» **TASK GOAL**
Wherever pictures appear in the listing below, leave them out, and copy exactly, and only, everything from the line with "هو أيضًا أفضل" down to the line with "el uso que le".
-=-=-=-=-
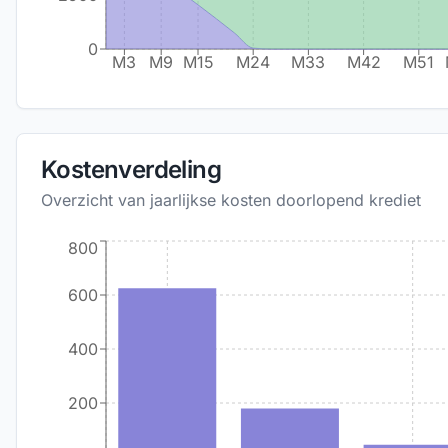
0
M3
M9
M15
M24
M33
M42
M51
Kostenverdeling
Overzicht van jaarlijkse kosten doorlopend krediet
800
600
400
200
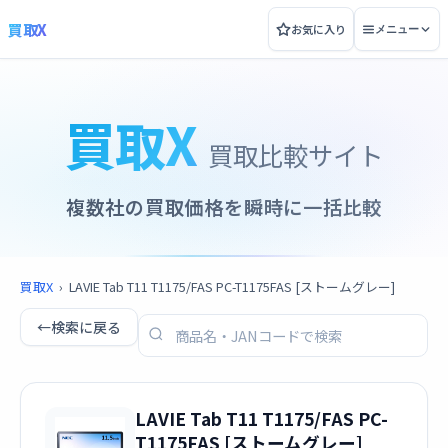
買取X
お気に入り
メニュー
買取X
買取比較サイト
複数社の買取価格を瞬時に一括比較
買取X
›
LAVIE Tab T11 T1175/FAS PC-T1175FAS [ストームグレー]
←
検索に戻る
LAVIE Tab T11 T1175/FAS PC-
T1175FAS [ストームグレー]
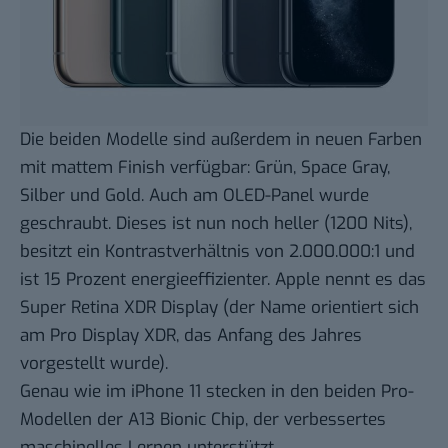
Die beiden Modelle sind außerdem in neuen Farben
mit mattem Finish verfügbar: Grün, Space Gray,
Silber und Gold. Auch am OLED-Panel wurde
geschraubt. Dieses ist nun noch heller (1200 Nits),
besitzt ein Kontrastverhältnis von 2.000.000:1 und
ist 15 Prozent energieeffizienter. Apple nennt es das
Super Retina XDR Display (der Name orientiert sich
am Pro Display XDR, das Anfang des Jahres
vorgestellt wurde).
Genau wie im iPhone 11 stecken in den beiden Pro-
Modellen der A13 Bionic Chip, der verbessertes
maschinelles Lernen unterstützt.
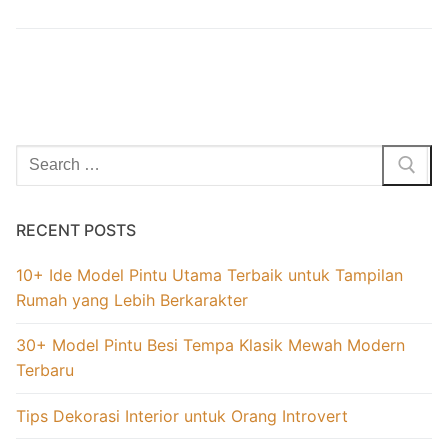
RECENT POSTS
10+ Ide Model Pintu Utama Terbaik untuk Tampilan
Rumah yang Lebih Berkarakter
30+ Model Pintu Besi Tempa Klasik Mewah Modern
Terbaru
Tips Dekorasi Interior untuk Orang Introvert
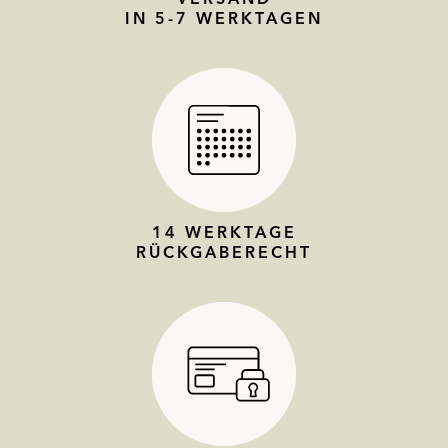
IN 5-7 WERKTAGEN
14 WERKTAGE
RÜCKGABERECHT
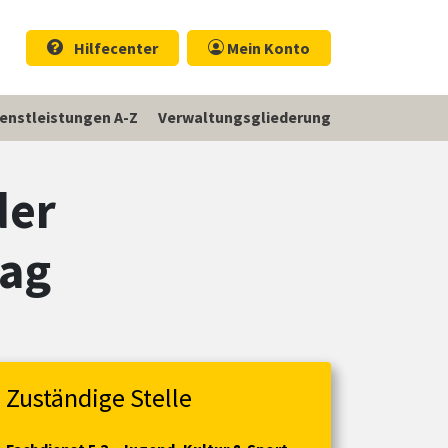
Hilfecenter
Mein Konto
ienstleistungen A-Z
Verwaltungsgliederung
der
lag
Zuständige Stelle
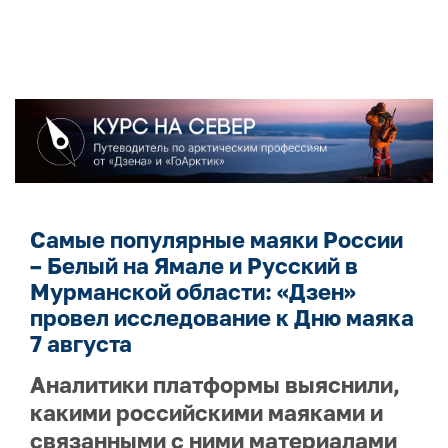
Самые популярные маяки России
– Белый на Ямале и Русский в
Мурманской области: «Дзен»
провел исследование к Дню маяка
7 августа
Аналитики платформы выяснили,
какими российскими маяками и
связанными с ними материалами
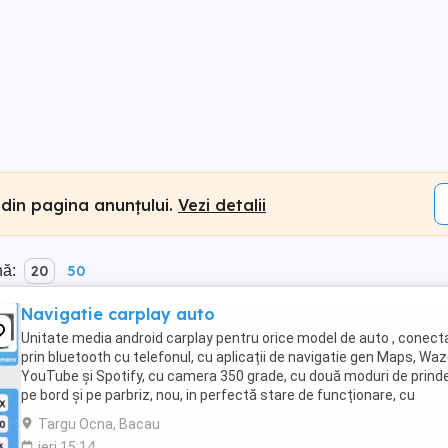
 din pagina anunțului.
Vezi detalii
nă:
20
50
Navigatie carplay auto
Unitate media android carplay pentru orice model de auto , conect
prin bluetooth cu telefonul, cu aplicații de navigatie gen Maps, Waz
YouTube și Spotify, cu camera 350 grade, cu două moduri de prinde
pe bord și pe parbriz, nou, in perfectă stare de funcționare, cu
alimentare la bricheta auto, ...
Targu Ocna, Bacau
ieri 15:14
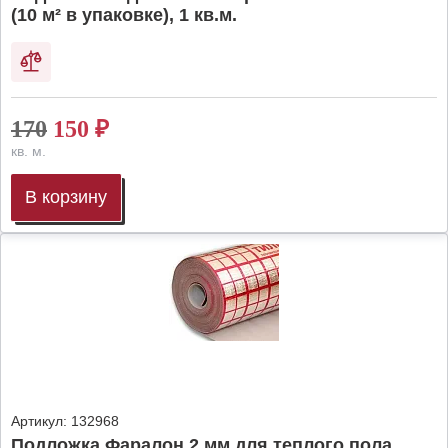
(10 м² в упаковке), 1 кв.м.
170
150
₽
кв. м.
В корзину
Артикул:
132968
Подложка Фаралон 2 мм для теплого пола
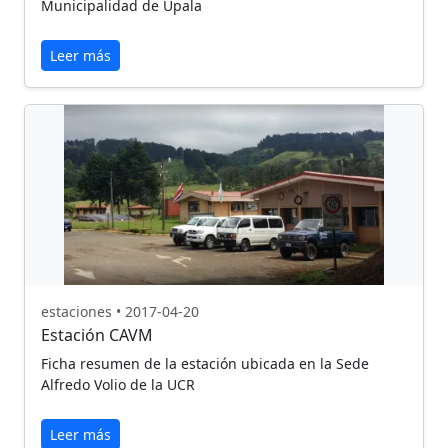
Municipalidad de Upala
Leer más
estaciones • 2017-04-20
Estación CAVM
Ficha resumen de la estación ubicada en la Sede
Alfredo Volio de la UCR
Leer más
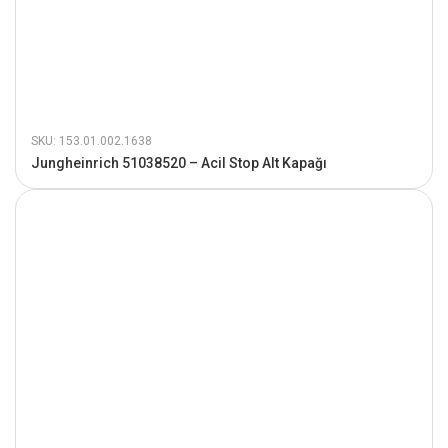
SKU: 153.01.002.1638
Jungheinrich 51038520 – Acil Stop Alt Kapağı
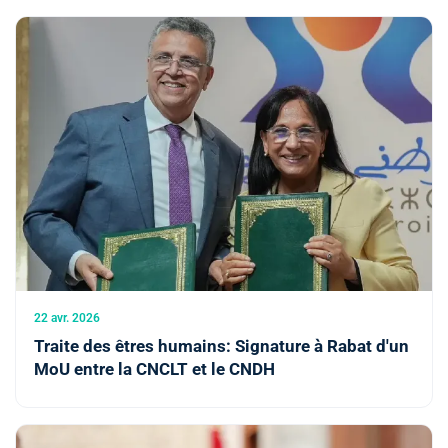
22 avr. 2026
Traite des êtres humains: Signature à Rabat d'un
MoU entre la CNCLT et le CNDH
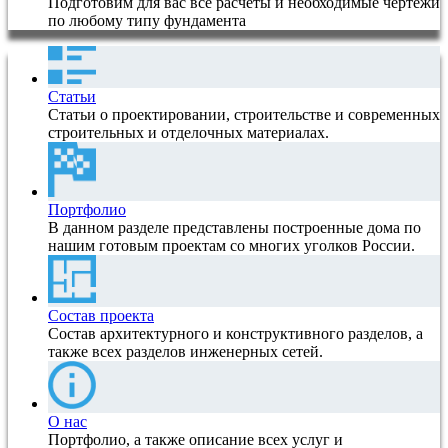
Подготовим для вас все расчеты и необходимые чертежи
по любому типу фундамента
Статьи
Статьи о проектировании, строительстве и современных
строительных и отделочных материалах.
Портфолио
В данном разделе представлены построенные дома по
нашим готовым проектам со многих уголков России.
Состав проекта
Состав архитектурного и конструктивного разделов, а
также всех разделов инженерных сетей.
О нас
Портфолио, а также описание всех услуг и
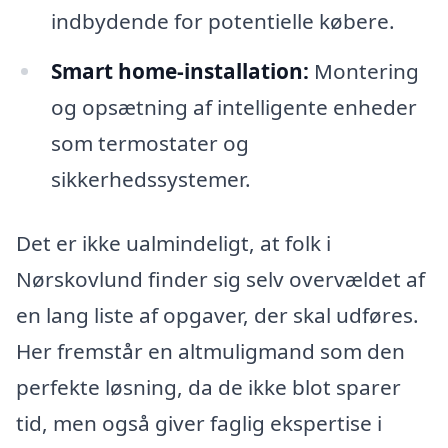
indbydende for potentielle købere.
Smart home-installation:
Montering
og opsætning af intelligente enheder
som termostater og
sikkerhedssystemer.
Det er ikke ualmindeligt, at folk i
Nørskovlund finder sig selv overvældet af
en lang liste af opgaver, der skal udføres.
Her fremstår en altmuligmand som den
perfekte løsning, da de ikke blot sparer
tid, men også giver faglig ekspertise i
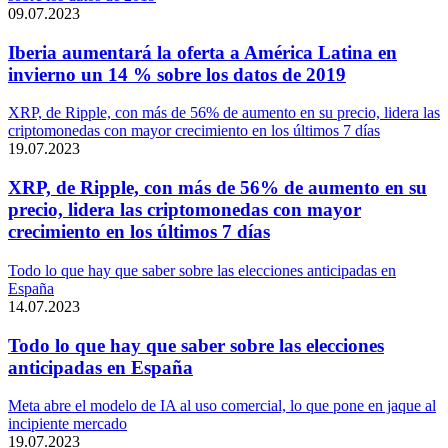
09.07.2023
Iberia aumentará la oferta a América Latina en
invierno un 14 % sobre los datos de 2019
XRP, de Ripple, con más de 56% de aumento en su precio, lidera las
criptomonedas con mayor crecimiento en los últimos 7 días
19.07.2023
XRP, de Ripple, con más de 56% de aumento en su
precio, lidera las criptomonedas con mayor
crecimiento en los últimos 7 días
Todo lo que hay que saber sobre las elecciones anticipadas en
España
14.07.2023
Todo lo que hay que saber sobre las elecciones
anticipadas en España
Meta abre el modelo de IA al uso comercial, lo que pone en jaque al
incipiente mercado
19.07.2023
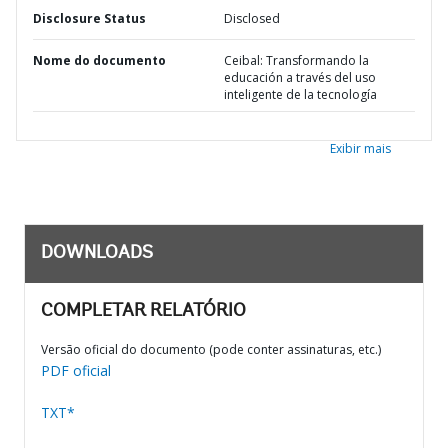
Disclosure Status
Disclosed
Nome do documento
Ceibal: Transformando la
educación a través del uso
inteligente de la tecnología
Exibir mais
DOWNLOADS
COMPLETAR RELATÓRIO
Versão oficial do documento (pode conter assinaturas, etc.)
PDF oficial
TXT*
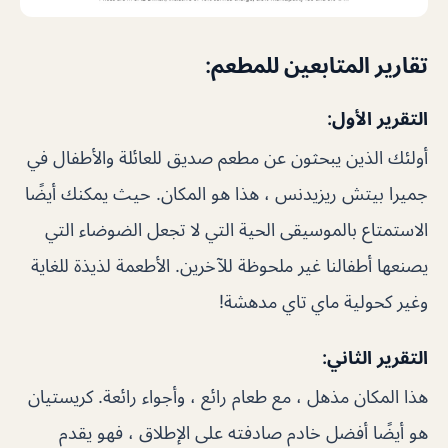
تقارير المتابعين للمطعم:
التقرير الأول:
أولئك الذين يبحثون عن مطعم صديق للعائلة والأطفال في
جميرا بيتش ريزيدنس ، هذا هو المكان. حيث يمكنك أيضًا
الاستمتاع بالموسيقى الحية التي لا تجعل الضوضاء التي
يصنعها أطفالنا غير ملحوظة للآخرين. الأطعمة لذيذة للغاية
وغير كحولية ماي تاي مدهشة!
التقرير الثاني:
هذا المكان مذهل ، مع طعام رائع ، وأجواء رائعة. كريستيان
هو أيضًا أفضل خادم صادفته على الإطلاق ، فهو يقدم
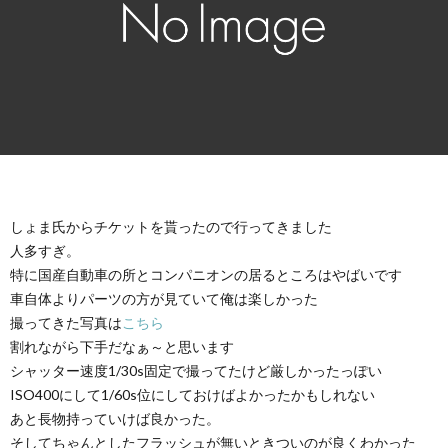
しょま氏からチケットを貰ったので行ってきました
人多すぎ。
特に国産自動車の所とコンパニオンの居るところはやばいです
車自体よりパーツの方が見ていて俺は楽しかった
撮ってきた写真は
こちら
割れながら下手だなぁ～と思います
シャッター速度1/30s固定で撮ってたけど厳しかったっぽい
ISO400にして1/60s位にしておけばよかったかもしれない
あと長物持っていけば良かった。
そしてちゃんとしたフラッシュが無いときついのが良くわかった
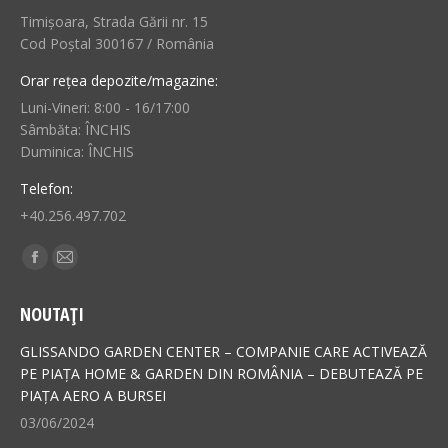
Timișoara, Strada Gării nr. 15
Cod Poștal 300167 / România
Orar rețea depozite/magazine:
Luni-Vineri: 8:00 - 16/17:00
Sâmbăta: ÎNCHIS
Duminica: ÎNCHIS
Telefon:
+40.256.497.702
Find us on:
Facebook
Mail
page
page
NOUTAȚI
opens
opens
in
in
GLISSANDO GARDEN CENTER – COMPANIE CARE ACTIVEAZĂ
new
new
PE PIAȚA HOME & GARDEN DIN ROMÂNIA – DEBUTEAZĂ PE
PIAȚA AERO A BURSEI
window
window
03/06/2024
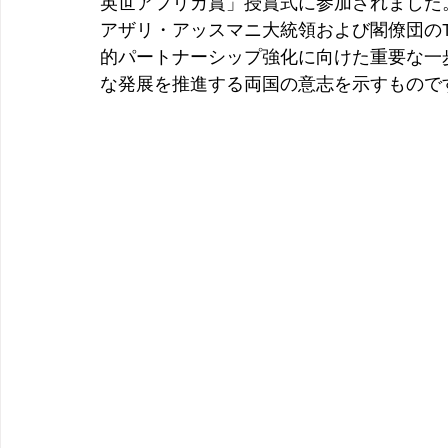
英世アフリカ賞」授賞式に参加されました
アザリ・アッスマニ大統領および閣僚団のT
的パートナーシップ強化に向けた重要な一
な発展を推進する両国の意志を示すもので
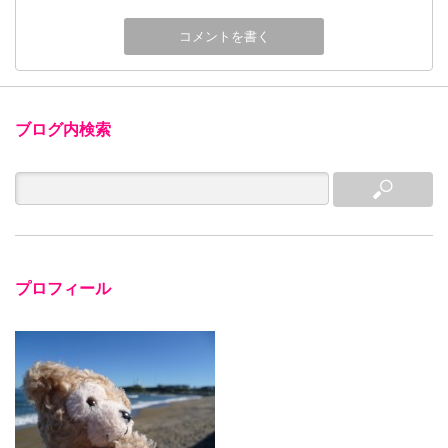
ブログ内検索
プロフィール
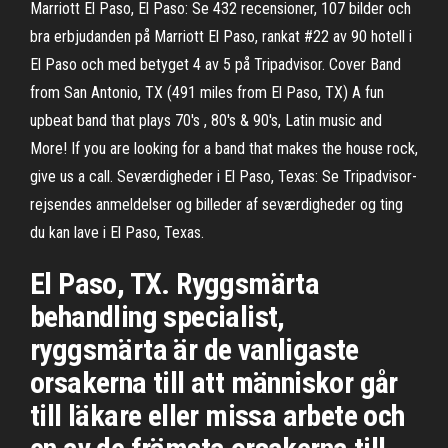
Marriott El Paso, El Paso: Se 432 recensioner, 107 bilder och
bra erbjudanden på Marriott El Paso, rankat #22 av 90 hotell i
El Paso och med betyget 4 av 5 på Tripadvisor. Cover Band
from San Antonio, TX (491 miles from El Paso, TX) A fun
upbeat band that plays 70's , 80's & 90's, Latin music and
More! If you are looking for a band that makes the house rock,
give us a call. Seværdigheder i El Paso, Texas: Se Tripadvisor-
rejsendes anmeldelser og billeder af seværdigheder og ting
du kan lave i El Paso, Texas.
El Paso, TX. Ryggsmärta
behandling specialist,
ryggsmärta är de vanligaste
orsakerna till att människor går
till läkare eller missa arbete och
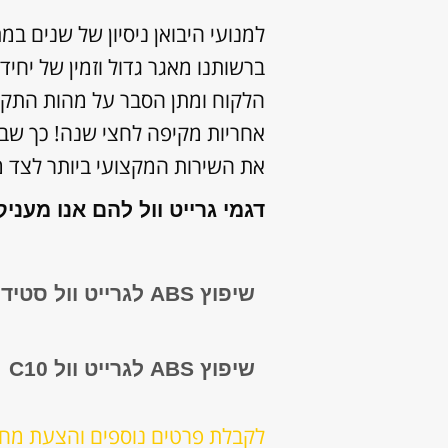
הלקוח ומתן הסבר על מהות התקלה 
את השירות המקצועי ביותר לצד 
דגמי גרייט וול להם אנו מעניקי
שיפוץ ABS לגרייט וול סטיד
שיפוץ ABS לגרייט וול C10
לקבלת פרטים נוספים והצעת מחיר מיידית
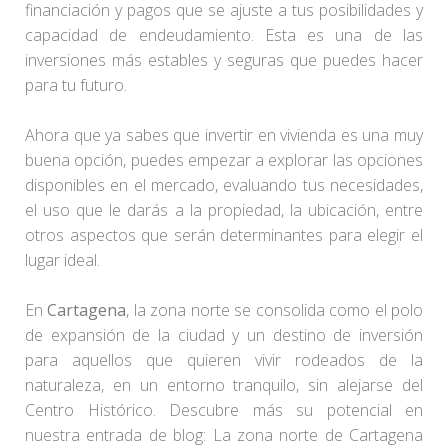
financiación y pagos que se ajuste a tus posibilidades y
capacidad de endeudamiento. Esta es una de las
inversiones más estables y seguras que puedes hacer
para tu futuro.
Ahora que ya sabes que invertir en vivienda es una muy
buena opción, puedes empezar a explorar las opciones
disponibles en el mercado, evaluando tus necesidades,
el uso que le darás a la propiedad, la ubicación, entre
otros aspectos que serán determinantes para elegir el
lugar ideal.
En
Cartagena
, la zona norte se consolida como el polo
de expansión de la ciudad y un destino de inversión
para aquellos que quieren vivir rodeados de la
naturaleza, en un entorno tranquilo, sin alejarse del
Centro Histórico. Descubre más su potencial en
nuestra entrada de blog: La zona norte de Cartagena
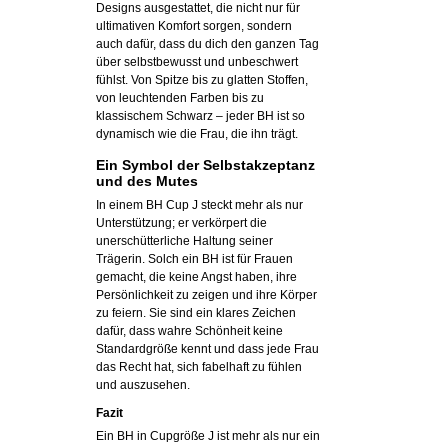
Designs ausgestattet, die nicht nur für
ultimativen Komfort sorgen, sondern
auch dafür, dass du dich den ganzen Tag
über selbstbewusst und unbeschwert
fühlst. Von Spitze bis zu glatten Stoffen,
von leuchtenden Farben bis zu
klassischem Schwarz – jeder BH ist so
dynamisch wie die Frau, die ihn trägt.
Ein Symbol der Selbstakzeptanz
und des Mutes
In einem BH Cup J steckt mehr als nur
Unterstützung; er verkörpert die
unerschütterliche Haltung seiner
Trägerin. Solch ein BH ist für Frauen
gemacht, die keine Angst haben, ihre
Persönlichkeit zu zeigen und ihre Körper
zu feiern. Sie sind ein klares Zeichen
dafür, dass wahre Schönheit keine
Standardgröße kennt und dass jede Frau
das Recht hat, sich fabelhaft zu fühlen
und auszusehen.
Fazit
Ein BH in Cupgröße J ist mehr als nur ein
-=-=-=-=-
» **EXERCISE RESULT**
هو أيضًا أفضل خادم صادفته على الإطلاق ، فهو يقدم
しょま氏からチケットを貰ったので行ってきました
人多すぎ。
特に国産自動車の所とコンパニオンの居るところはやばいです
車自体よりパーツの方が見ていて俺は楽しかった
撮ってきた写真は
こちら
割れながら下手だなぁ～と思います
シャッター速度1/30s固定で撮ってたけど厳しかったっぽい
ISO400にして1/60s位にしておけばよかったかもしれない
あと長物持っていけば良かった。
そしてちゃんとしたフラッシュが無いときついのが良くわかった
Timișoara, Strada Gării nr. 15
Cod Poștal 300167 / România
Orar rețea depozite/magazine:
Luni-Vineri: 8:00 - 16/17:00
Sâmbăta: ÎNCHIS
Duminica: ÎNCHIS
Telefon:
+40.256.497.702
Find us on:
Facebook
Mail
page
page
NOUTAȚI
opens
opens
in
in
GLISSANDO GARDEN CENTER – COMPANIE CARE ACTIVEAZĂ
new
new
PE PIAȚA HOME & GARDEN DIN ROMÂNIA – DEBUTEAZĂ PE
PIAȚA AERO A BURSEI
window
window
03/06/2024
英世アフリカ賞」授賞式に参加されました
アザリ・アッスマニ大統領および閣僚団のT
的パートナーシップ強化に向けた重要な一
な発展を推進する両国の意志を示すもので
ブログ内検索
プロフィール
Marriott El Paso, El Paso: Se 432 recensioner, 107 bilder och
bra erbjudanden på Marriott El Paso, rankat #22 av 90 hotell i
El Paso och med betyget 4 av 5 på Tripadvisor. Cover Band
from San Antonio, TX (491 miles from El Paso, TX) A fun
upbeat band that plays 70's , 80's & 90's, Latin music and
More! If you are looking for a band that makes the house rock,
give us a call. Seværdigheder i El Paso, Texas: Se Tripadvisor-
rejsendes anmeldelser og billeder af seværdigheder og ting
du kan lave i El Paso, Texas.
El Paso, TX. Ryggsmärta
behandling specialist,
ryggsmärta är de vanligaste
orsakerna till att människor går
till läkare eller missa arbete och
הלקוח ומתן הסבר על מהות התקלה 
את השירות המקצועי ביותר לצד 
דגמי גרייט וול להם אנו מעניקי
שיפוץ ABS לגרייט וול סטיד
שיפוץ ABS לגרייט וול C10
לקבלת פרטים נוספים והצעת מחיר מיידית
financiación y pagos que se ajuste a tus posibilidades y
capacidad de endeudamiento. Esta es una de las
inversiones más estables y seguras que puedes hacer
para tu futuro.
Ahora que ya sabes que invertir en vivienda es una muy
buena opción, puedes empezar a explorar las opciones
disponibles en el mercado, evaluando tus necesidades,
el uso que le darás a la propiedad, la ubicación, entre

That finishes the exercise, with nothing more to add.